Saturday 3 July 2010

Entropy and biodiversity: contradictory tendencies?

A reading of Vlatko Vedral’s Decoding Reality, a treatise on the physical nature of information and it’s roll in just about everything, gives a novel spin on an old question in evolution: is there a natural tendency for life to increase in complexity and biodiversity? There have been arguments for and against this idea.
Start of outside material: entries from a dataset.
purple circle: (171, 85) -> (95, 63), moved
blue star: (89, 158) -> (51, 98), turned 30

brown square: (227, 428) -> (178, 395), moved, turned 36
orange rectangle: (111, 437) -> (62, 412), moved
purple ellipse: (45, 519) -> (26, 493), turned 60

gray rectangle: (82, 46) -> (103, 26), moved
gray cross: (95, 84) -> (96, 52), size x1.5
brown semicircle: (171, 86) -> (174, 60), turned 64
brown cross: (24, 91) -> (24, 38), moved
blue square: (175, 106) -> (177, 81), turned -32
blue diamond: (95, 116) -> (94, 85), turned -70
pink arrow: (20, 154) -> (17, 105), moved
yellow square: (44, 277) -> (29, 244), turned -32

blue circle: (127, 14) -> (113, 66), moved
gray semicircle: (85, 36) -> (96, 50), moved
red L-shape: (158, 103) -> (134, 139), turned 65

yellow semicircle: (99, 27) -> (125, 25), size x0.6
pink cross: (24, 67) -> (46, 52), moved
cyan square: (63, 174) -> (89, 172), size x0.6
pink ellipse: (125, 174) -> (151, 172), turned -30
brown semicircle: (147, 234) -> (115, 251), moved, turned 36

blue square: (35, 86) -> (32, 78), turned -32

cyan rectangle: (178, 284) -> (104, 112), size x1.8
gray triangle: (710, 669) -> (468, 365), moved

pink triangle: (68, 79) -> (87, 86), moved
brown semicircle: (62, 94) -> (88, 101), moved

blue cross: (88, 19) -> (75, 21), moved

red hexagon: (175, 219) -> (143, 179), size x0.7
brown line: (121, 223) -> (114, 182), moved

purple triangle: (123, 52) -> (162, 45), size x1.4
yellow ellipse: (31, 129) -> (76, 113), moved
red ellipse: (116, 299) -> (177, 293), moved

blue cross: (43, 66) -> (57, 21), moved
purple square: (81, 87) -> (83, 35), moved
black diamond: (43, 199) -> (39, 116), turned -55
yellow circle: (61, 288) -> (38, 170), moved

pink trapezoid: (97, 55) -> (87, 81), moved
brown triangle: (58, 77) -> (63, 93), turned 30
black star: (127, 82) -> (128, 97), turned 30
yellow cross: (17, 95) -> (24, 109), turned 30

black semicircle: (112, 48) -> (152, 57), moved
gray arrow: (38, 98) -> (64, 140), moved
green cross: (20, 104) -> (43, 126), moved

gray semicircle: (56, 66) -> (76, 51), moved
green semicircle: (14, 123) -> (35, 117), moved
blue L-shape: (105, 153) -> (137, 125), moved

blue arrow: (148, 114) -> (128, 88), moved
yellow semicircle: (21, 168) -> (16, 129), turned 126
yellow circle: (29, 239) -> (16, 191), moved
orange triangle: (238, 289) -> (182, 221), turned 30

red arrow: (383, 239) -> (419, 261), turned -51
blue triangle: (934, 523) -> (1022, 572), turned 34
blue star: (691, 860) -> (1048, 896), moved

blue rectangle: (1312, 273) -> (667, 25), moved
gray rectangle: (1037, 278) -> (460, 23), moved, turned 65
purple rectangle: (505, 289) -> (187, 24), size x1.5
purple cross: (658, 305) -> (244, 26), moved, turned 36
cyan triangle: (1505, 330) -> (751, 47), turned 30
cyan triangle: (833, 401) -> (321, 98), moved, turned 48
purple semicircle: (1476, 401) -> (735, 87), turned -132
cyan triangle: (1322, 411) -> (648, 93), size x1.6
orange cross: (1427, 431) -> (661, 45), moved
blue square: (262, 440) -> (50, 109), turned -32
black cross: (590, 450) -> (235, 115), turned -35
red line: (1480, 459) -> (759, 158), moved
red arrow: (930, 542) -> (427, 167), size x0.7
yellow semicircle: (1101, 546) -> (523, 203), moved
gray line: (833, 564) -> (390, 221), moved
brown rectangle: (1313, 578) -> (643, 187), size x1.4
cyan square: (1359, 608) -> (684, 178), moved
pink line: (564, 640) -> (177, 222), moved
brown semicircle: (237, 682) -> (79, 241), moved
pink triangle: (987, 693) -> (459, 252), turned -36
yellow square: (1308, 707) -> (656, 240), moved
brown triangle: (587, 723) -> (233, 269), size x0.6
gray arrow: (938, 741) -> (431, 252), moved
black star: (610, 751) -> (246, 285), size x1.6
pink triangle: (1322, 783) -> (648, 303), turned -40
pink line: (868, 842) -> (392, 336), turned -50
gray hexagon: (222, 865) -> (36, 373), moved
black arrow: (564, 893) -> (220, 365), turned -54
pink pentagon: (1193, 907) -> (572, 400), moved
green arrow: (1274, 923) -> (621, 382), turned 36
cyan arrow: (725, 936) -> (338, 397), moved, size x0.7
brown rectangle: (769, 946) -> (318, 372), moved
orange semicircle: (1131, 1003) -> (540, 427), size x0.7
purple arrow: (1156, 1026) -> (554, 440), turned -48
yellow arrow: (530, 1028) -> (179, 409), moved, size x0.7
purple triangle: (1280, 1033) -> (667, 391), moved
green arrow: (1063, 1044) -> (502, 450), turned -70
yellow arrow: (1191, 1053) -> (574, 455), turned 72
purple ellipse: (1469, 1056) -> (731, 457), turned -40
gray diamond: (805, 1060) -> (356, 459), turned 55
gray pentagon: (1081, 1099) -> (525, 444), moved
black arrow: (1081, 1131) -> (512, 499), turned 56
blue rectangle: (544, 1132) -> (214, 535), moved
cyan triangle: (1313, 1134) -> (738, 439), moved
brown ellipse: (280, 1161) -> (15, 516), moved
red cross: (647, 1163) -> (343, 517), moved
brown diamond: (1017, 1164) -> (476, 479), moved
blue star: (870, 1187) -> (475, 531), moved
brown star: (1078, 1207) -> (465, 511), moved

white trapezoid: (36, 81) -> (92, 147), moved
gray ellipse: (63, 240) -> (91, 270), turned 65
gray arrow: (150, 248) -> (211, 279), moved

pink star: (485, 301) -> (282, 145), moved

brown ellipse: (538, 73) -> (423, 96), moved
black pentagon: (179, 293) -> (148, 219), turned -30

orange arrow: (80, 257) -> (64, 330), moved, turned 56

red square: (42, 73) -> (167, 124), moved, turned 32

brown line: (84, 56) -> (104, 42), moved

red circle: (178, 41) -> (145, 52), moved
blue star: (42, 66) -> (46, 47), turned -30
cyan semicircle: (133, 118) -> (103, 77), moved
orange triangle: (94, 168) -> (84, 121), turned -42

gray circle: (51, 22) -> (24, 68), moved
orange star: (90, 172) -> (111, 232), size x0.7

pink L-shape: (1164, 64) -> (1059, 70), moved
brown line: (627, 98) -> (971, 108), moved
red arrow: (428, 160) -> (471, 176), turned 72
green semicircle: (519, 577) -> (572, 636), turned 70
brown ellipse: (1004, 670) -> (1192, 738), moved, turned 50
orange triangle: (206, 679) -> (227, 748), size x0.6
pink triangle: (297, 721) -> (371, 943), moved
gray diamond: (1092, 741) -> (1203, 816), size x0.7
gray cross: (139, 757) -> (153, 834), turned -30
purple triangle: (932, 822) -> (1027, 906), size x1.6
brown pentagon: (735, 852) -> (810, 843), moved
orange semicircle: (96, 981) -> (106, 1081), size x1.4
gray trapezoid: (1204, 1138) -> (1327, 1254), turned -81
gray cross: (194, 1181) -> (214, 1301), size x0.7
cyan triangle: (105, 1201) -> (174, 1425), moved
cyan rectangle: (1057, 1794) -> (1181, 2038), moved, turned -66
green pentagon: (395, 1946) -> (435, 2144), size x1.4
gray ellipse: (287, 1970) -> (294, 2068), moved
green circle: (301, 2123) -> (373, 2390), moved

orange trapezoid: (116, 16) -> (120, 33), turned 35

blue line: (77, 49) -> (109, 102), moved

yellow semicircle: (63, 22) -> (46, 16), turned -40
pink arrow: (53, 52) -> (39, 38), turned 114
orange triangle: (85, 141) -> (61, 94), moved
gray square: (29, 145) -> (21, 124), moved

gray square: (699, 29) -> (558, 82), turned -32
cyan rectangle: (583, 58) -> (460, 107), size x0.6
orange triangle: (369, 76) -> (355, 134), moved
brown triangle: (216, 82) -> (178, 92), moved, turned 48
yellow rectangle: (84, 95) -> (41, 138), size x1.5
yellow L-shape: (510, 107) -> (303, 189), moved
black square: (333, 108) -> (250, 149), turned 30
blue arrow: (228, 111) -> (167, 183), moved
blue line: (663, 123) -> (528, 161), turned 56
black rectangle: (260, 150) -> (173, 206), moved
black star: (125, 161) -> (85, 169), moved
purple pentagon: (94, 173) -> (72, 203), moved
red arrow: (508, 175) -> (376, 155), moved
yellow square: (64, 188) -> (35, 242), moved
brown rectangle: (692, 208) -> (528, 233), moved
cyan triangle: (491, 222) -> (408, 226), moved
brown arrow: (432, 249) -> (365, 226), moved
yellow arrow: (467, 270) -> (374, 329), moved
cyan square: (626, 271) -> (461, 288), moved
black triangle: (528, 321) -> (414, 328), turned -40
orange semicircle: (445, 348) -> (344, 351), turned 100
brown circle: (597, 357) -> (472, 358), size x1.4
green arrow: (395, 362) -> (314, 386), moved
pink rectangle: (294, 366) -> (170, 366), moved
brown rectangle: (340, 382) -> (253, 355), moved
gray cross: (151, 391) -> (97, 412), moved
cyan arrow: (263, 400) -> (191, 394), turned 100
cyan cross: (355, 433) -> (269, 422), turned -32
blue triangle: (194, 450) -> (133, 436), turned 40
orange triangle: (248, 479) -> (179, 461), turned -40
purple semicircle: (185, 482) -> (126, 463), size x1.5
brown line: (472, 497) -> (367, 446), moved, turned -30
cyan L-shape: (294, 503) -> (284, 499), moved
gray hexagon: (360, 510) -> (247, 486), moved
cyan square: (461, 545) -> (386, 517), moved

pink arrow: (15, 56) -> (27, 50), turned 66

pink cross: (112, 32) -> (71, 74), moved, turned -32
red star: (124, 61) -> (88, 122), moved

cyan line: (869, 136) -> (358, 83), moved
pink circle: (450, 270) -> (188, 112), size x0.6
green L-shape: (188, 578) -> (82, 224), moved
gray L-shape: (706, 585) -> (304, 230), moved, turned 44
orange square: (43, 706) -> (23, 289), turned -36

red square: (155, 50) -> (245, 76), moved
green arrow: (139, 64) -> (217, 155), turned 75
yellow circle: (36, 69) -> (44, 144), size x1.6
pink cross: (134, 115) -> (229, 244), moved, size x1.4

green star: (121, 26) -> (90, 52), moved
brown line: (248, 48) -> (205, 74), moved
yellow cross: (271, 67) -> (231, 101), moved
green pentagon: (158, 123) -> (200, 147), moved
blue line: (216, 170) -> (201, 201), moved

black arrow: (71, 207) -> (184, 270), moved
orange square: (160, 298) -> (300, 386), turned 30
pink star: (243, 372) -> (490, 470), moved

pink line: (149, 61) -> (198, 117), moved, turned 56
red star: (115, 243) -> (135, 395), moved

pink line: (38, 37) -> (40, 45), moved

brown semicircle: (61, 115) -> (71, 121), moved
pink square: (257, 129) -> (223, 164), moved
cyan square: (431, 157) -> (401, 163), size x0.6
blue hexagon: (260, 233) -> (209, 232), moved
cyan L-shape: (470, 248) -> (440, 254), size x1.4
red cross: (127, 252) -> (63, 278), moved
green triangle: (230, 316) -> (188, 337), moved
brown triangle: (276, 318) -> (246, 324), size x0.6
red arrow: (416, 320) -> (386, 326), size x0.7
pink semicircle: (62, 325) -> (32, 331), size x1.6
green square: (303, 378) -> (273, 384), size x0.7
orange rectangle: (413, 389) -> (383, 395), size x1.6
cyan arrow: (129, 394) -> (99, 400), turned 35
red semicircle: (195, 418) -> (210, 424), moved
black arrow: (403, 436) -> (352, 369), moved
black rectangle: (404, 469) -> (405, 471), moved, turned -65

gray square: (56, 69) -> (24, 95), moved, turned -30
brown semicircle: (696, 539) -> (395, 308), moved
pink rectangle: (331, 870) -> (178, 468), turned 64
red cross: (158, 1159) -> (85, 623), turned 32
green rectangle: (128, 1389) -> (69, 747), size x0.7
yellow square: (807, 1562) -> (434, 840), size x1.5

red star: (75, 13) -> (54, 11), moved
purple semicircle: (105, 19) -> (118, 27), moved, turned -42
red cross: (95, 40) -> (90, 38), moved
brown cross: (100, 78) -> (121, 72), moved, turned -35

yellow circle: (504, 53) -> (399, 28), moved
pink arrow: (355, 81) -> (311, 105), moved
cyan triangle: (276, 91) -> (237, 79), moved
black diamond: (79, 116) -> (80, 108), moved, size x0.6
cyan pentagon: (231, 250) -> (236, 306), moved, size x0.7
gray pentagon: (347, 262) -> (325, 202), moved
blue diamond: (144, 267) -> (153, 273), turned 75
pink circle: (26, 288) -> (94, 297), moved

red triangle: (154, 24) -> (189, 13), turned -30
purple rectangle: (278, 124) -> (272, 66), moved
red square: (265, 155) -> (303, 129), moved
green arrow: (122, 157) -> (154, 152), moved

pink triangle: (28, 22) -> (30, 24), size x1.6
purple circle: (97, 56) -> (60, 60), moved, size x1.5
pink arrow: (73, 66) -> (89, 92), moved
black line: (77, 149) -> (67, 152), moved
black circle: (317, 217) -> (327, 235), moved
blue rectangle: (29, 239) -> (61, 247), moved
Some science heavy-weights, like the late Stephen Gould, suggested an opposite trend. He viewed the fantastical array of morphology and extinct taxa in the Cambrian-period (some 530 mya) as revealed by Burgess Shale fossils, as evidence that diversity has in fact decreased. It seemed that most modern phyla appeared early on in Earth's history, and we've since lost many of the most bizarre taxa. (The Fossils were so weird looking that early discovers gave new taxa names such as Hallucigenia. Researcher Simon Conway Morris is said to have opened a box of fossils to exclaim, “oh fuck, not another new phylum!”) The suggestion was that the greatest variety of life existed early on, and has since gone through a winnowing process.


Hallucigenia sparsa, an extinct animal from the Cambrian Period

However, more recent assessments of the Burgess Shales, and literal rearrangements of body parts, suggests that the past wasn't so weird, and many of the Cambrian freaks are actually related to modern extant phyla. Furthermore, most quantifications on the complexity of life, such as the number of fossil species plotted over time, show an unambiguous upward trend (despite ~6 mass-extinction events).
Philosophers have also weighed in on the question of Life’s increasing complexity, and done so from some fairly basic principles, such as the Second Law of Thermodynamics, or Entropy, the tendency for a closed system to go from organized to disorganized. For example, hot and cold want to equalize, great artworks weather and fade, litter scatters in the wind, and my desktop gets more cluttered.

Life seems pretty miraculous when compared to this Fundamental law. It seems that most creatures are hell bent on moving matter around into orderly patterns. Arguably, a basic definition for Life may be the maintenance and control of orderly gradients over membranes, which otherwise want to equalize and lose their dynamism. Your very neurons are in fact just changes in concentration gradients of K+, Cl-, and Ca2+: the brain demands a lot of energy to do so, consuming 25% of a human's glucose.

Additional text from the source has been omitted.